The first is as simple as it is practical: List out your weaknesses. It sounds moot to point it out but if you’re just starting or you’re lost in the weeds of your story, a succinct message can clear the path ahead. Even hospitals rooms have a checklist of things to do before performing surgery. Much of it is no-duh stuff but imagine if they forgot to check if the lights were on or if everyone washed their hands or if the the right person is brought out for the right surgery. Take a few minutes, be honest with yourself, and write down a long bullet point list of your weaknesses. Run on sentences, generic dialog, characters’ physical descriptions, plodding pace, character motivation, uninspired setting, repeat phrases, etc. Then take your work to other people and add the consistent criticisms to the list. If one person wants more action then that’s to their taste. If nearly everyone says the main character lacks motivation, that’s your weakness. At the end you should have a resource, and that is how you should think of it, a resource that you can refer back to as you edit. Keep it in mind as you draft and if something reads the wrong way, scroll down your list.
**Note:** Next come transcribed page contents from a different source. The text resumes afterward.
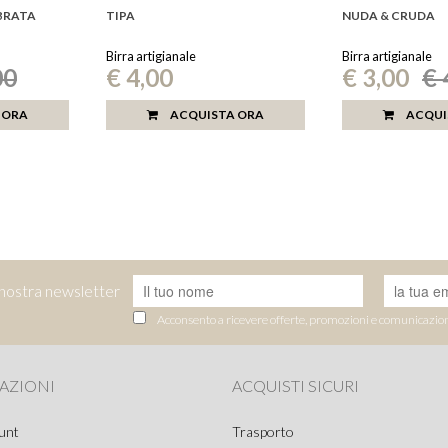
BRATA
TIPA
NUDA & CRUDA
Birra artigianale
Birra artigianale
00
€ 4,00
€ 3,00
€ 
Pre
list
 ORA
ACQUISTA ORA
ACQUI
la nostra newsletter
Acconsento a ricevere offerte, promozioni e comunicazio
AZIONI
ACQUISTI SICURI
ount
Trasporto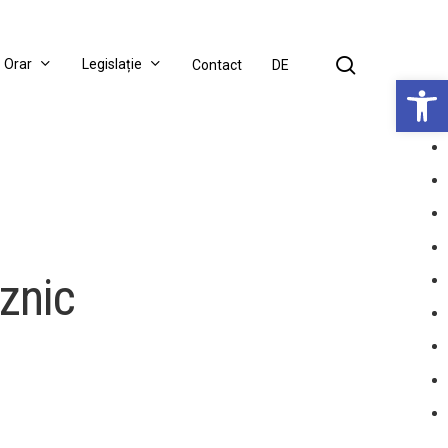
search
Orar
Legislație
Contact
DE
Deschide bar
znic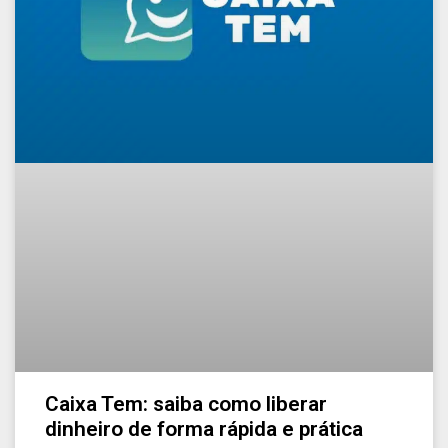
Caixa Tem: saiba como liberar
dinheiro de forma rápida e prática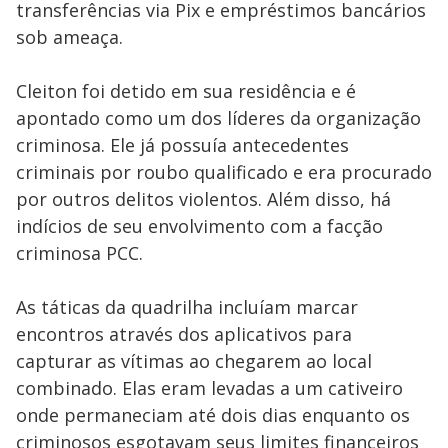
transferências via Pix e empréstimos bancários
sob ameaça.
Cleiton foi detido em sua residência e é
apontado como um dos líderes da organização
criminosa. Ele já possuía antecedentes
criminais por roubo qualificado e era procurado
por outros delitos violentos. Além disso, há
indícios de seu envolvimento com a facção
criminosa PCC.
As táticas da quadrilha incluíam marcar
encontros através dos aplicativos para
capturar as vítimas ao chegarem ao local
combinado. Elas eram levadas a um cativeiro
onde permaneciam até dois dias enquanto os
criminosos esgotavam seus limites financeiros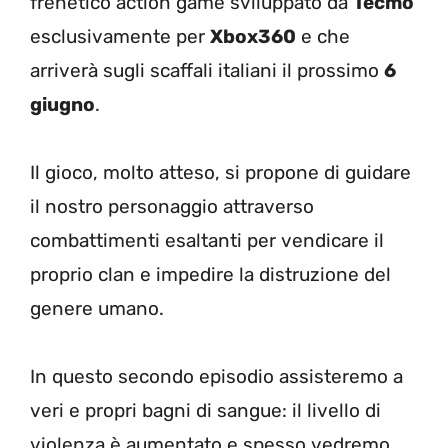
frenetico action game sviluppato da
Tecmo
esclusivamente per
Xbox360
e che
arriverà sugli scaffali italiani il prossimo
6
giugno
.
Il gioco, molto atteso, si propone di guidare
il nostro personaggio attraverso
combattimenti esaltanti per vendicare il
proprio clan e impedire la distruzione del
genere umano.
In questo secondo episodio assisteremo a
veri e propri bagni di sangue: il livello di
violenza è aumentato e spesso vedremo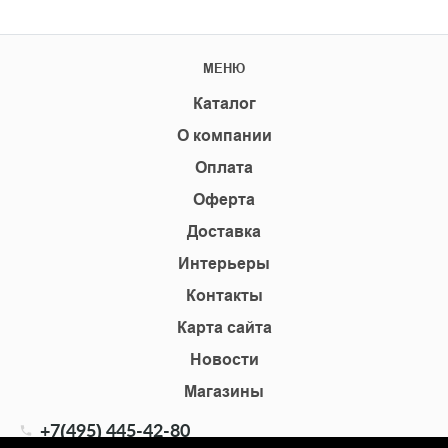
МЕНЮ
Каталог
О компании
Оплата
Оферта
Доставка
Интерьеры
Контакты
Карта сайта
Новости
Магазины
+7(495) 445-42-80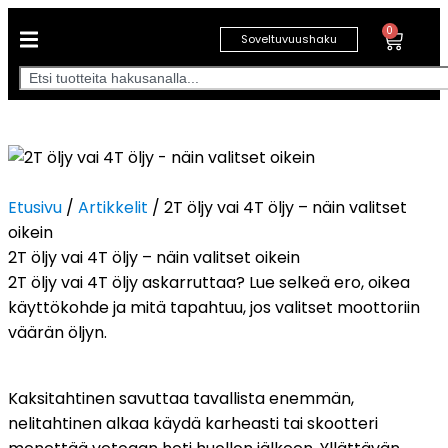
0
Soveltuvuushaku
Etusivu
/
Artikkelit
/ 2T öljy vai 4T öljy – näin valitset
oikein
2T öljy vai 4T öljy – näin valitset oikein
2T öljy vai 4T öljy askarruttaa? Lue selkeä ero, oikea
käyttökohde ja mitä tapahtuu, jos valitset moottoriin
väärän öljyn.
Kaksitahtinen savuttaa tavallista enemmän,
nelitahtinen alkaa käydä karheasti tai skootteri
The next step to edit your weaknesses is to read back your short story, or a single chapter out of a novel, while checking for a single weakness you listed. As you do highlight and catalog each instance with a running tally. After you’re done, move onto the next weakness on the list and read the short story or single chapter again. Go straight through to the end. Let this exercise give you a quantitative measure of which issues are most pervasive. Don’t be alarmed if the first draft of your first chapter is highlighted to hell and back. You barely knew what you were doing then and mistakes were bound to happen. Going forward, you’ll know what needs the rawest, erase/rewrite attention and what may slip by due to infrequency.
A warning, please don’t do this for every chapter in your novel. That would take forever discouraging any new writer and even challenging the patience of a veteran. If you want to do a check-in every fifteen or twenty chapters to see how your weaknesses change in different parts of the story, it won’t take up the rest of your life. Perhaps you get better at character and setting descriptions after you’ve thought enough of them to get a clear image. If you want to make a short list of the most common offences and comb through each chapter for those, okay. Whatever is practical for your time. But not before you’ve marked all your weaknesses for the first chapter and learned how to identify and fix them. Go with one weakness after another until it’s done and know it will get done if you keep at it consistently. Please remember that perfection is the enemy of completion.
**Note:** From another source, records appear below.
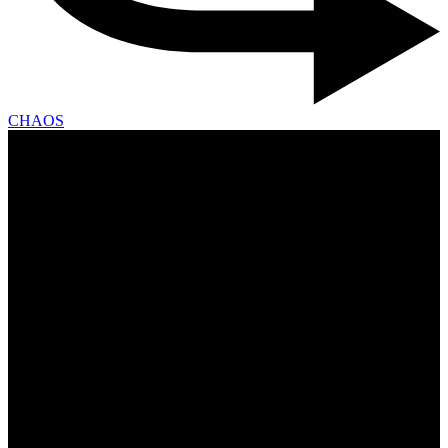
CHAOS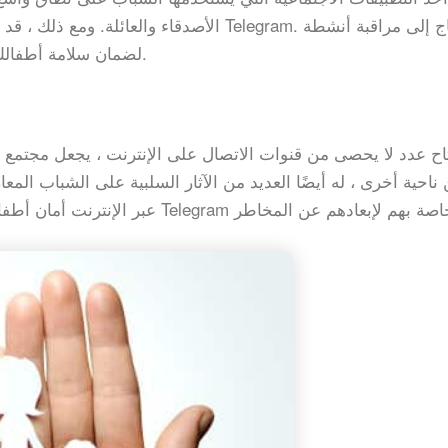
الأصدقاء والعائلة. ومع ذلك ، قد يسيء الأطفا
Telegram لضمان سلامة أطفالك على الإنترنت أو حماية مصالح شركتك.
تاح عدد لا يحصى من قنوات الاتصال على الإنترنت ، يجعل مجتمع 
 ناحية أخرى ، له أيضًا العديد من الآثار السلبية على الشباب الم
عبر الإنترنت أمان أطفالك على الإنت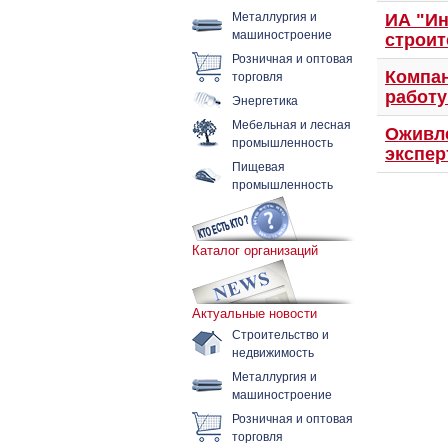
Металлургия и
ИА "Ин
машиностроение
строит
Розничная и оптовая
торговля
Компан
работу
Энергетика
Мебельная и лесная
Оживле
промышленность
экспе
Пищевая
промышленность
Каталог организаций
Актуальные новости
Строительство и
недвижимость
Металлургия и
машиностроение
Розничная и оптовая
торговля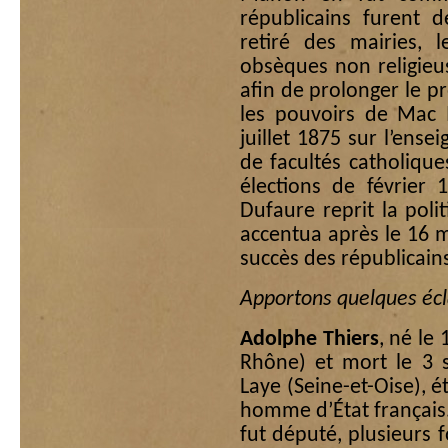
républicains furent d
retiré des mairies, 
obsèques non religieus
afin de prolonger le pr
les pouvoirs de Mac 
juillet 1875 sur l’ens
de facultés catholique
élections de février 
Dufaure reprit la pol
accentua après le 16 m
succès des républicain
Apportons quelques écl
Adolphe Thiers
, né le
Rhône) et mort le 3 
Laye (Seine-et-Oise), ét
homme d’État français. 
fut député, plusieurs f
This is not a technique to make your story perfect. It is here to make your story better. As said of movies, “A good movie has three good scenes and no bad ones.” This is to hoist up the worst components of your story to be, at the very least, acceptable. Maybe it’s been edited well enough to wow the reader (we can all hope to polish our dirt into diamonds) but there should be no part they find unreadable. Let this calm your nerves and self-doubt. You haven’t written a terrible story because you’ve faced your weaknesses head-on and done your best to correct them. You’re a better writer for it. It’s only when you plow ahead with an undue belief that you’re the greatest writer who has ever lived that your weaknesses undermine your story. That belief works perfectly for your first draft. Let it guide you to the end. But as you revise, put a leash on it and tie it to a tree.
After you’re done with your first story using this method, save your list of weaknesses, all tallied up, and start it afresh after you write and show people your next story. Even though you’ve become a better writer, it doesn’t mean you’re free of those weaknesses. You can manage them/keep them in mind as you write, but unfortunately, they will stick with you in one way or another. Also, you aren’t writing the same story twice. You wouldn’t think suspense would be your greatest weakness until you write your first thriller, mystery, horror, or action story. Each story will have different demands on you, the writer. Dust off this exercise and start editing. If you lean on the architect side of writers then you might find this another part of the assembly line you use to write your stories (I jest). For discovery writers, (especially new ones) don’t think you’re immune. Do this and every basic exercise until you’ve internalized the mode of thought that will carry with you for years to come. Then get a refresher in every few stories.